La durée est le progrès continu du passé qui ronge l’avenir et qui gonfle en avançant. Du moment que le passé s’accroît sans cesse, indéfiniment aussi il se conserve. La mémoire [...] n’est pas une faculté de classer des souvenirs dans un tiroir ou de les inscrire sur un registre. Il n’y a pas de registre, pas de tiroir, il n’y a même pas ici, à proprement parler, une faculté, car une faculté s’exerce par intermittences, quand elle veut ou quand elle peut, tandis que l’amoncellement du passé sur le passé se poursuit sans trêve. En réalité, le passé se conserve de lui-même, automatiquement. Tout entier, sans doute, il nous suit à tout instant : ce que nous avons senti, pensé, voulu depuis notre première enfance est là, penché sur le présent qui va s’y joindre, pressant contre la porte de la conscience qui voudrait le laisser dehors. Le mécanisme cérébral est précisément fait pour en refouler la presque totalité dans l’inconscient et pour n’introduire dans la conscience que ce qui est de nature à éclairer la situation présente, à aider l’action qui se prépare, à donner enfin un travail utile.
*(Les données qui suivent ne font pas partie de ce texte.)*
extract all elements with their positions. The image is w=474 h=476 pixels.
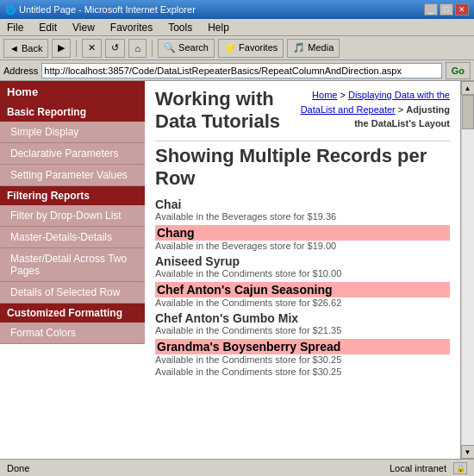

Tout au plus des souvenirs de luxe arrivent-ils, par la porte entrebâillée, à passer en contrebande. Ceux-là, messagers de l’inconscient, nous avertissent de ce que nous traînons derrière nous sans le savoir. Mais, lors même que n’en aurions pas l’idée distincte, nous sentirions vaguement que notre passé nous reste présent.

H. Bergson, L’Évolution créatrice, P.U.F., coll. « Quadrige », 1981, pp. 4-6.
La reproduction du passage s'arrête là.